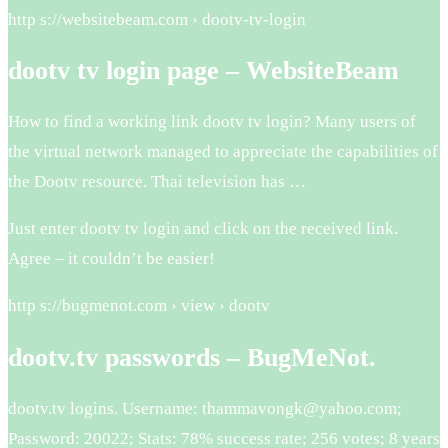
http s://websitebeam.com › dootv-tv-login
dootv tv login page – WebsiteBeam
How to find a working link dootv tv login? Many users of
the virtual network managed to appreciate the capabilities of
the Dootv resource. Thai television has …
Just enter dootv tv login and click on the received link.
Agree – it couldn’t be easier!
http s://bugmenot.com › view › dootv
dootv.tv passwords – BugMeNot.
dootv.tv logins. Username: thammavongk@yahoo.com;
Password: 20022; Stats: 78% success rate; 256 votes; 8 years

#### [EXERCISE DIRECTIONS]
Restate word for word the lines from the line containing "dootv tv login page – WebsiteBeam" through the last line of the listing, inclusive, and nothing beyond them.

#### [TASK OUTPUT]
dootv tv login page – WebsiteBeam
How to find a working link dootv tv login? Many users of
the virtual network managed to appreciate the capabilities of
the Dootv resource. Thai television has …
Just enter dootv tv login and click on the received link.
Agree – it couldn’t be easier!
http s://bugmenot.com › view › dootv
dootv.tv passwords – BugMeNot.
dootv.tv logins. Username: thammavongk@yahoo.com;
Password: 20022; Stats: 78% success rate; 256 votes; 8 years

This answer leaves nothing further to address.